▶ **TASK DETAILS**: List every line in this data where the string "Bill" occurs.

▶ **LISTED RECORDS**:
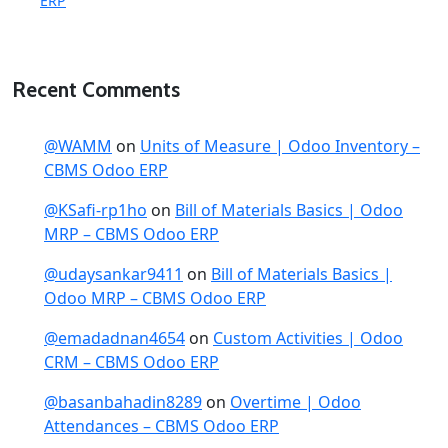
ERP
Recent Comments
@WAMM
on
Units of Measure | Odoo Inventory –
CBMS Odoo ERP
@KSafi-rp1ho
on
Bill of Materials Basics | Odoo
MRP – CBMS Odoo ERP
@udaysankar9411
on
Bill of Materials Basics |
Odoo MRP – CBMS Odoo ERP
@emadadnan4654
on
Custom Activities | Odoo
CRM – CBMS Odoo ERP
@basanbahadin8289
on
Overtime | Odoo
Attendances – CBMS Odoo ERP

▶ **RESULT FOR THIS TASK**:
Bill of Materials Basics | Odoo
Bill of Materials Basics |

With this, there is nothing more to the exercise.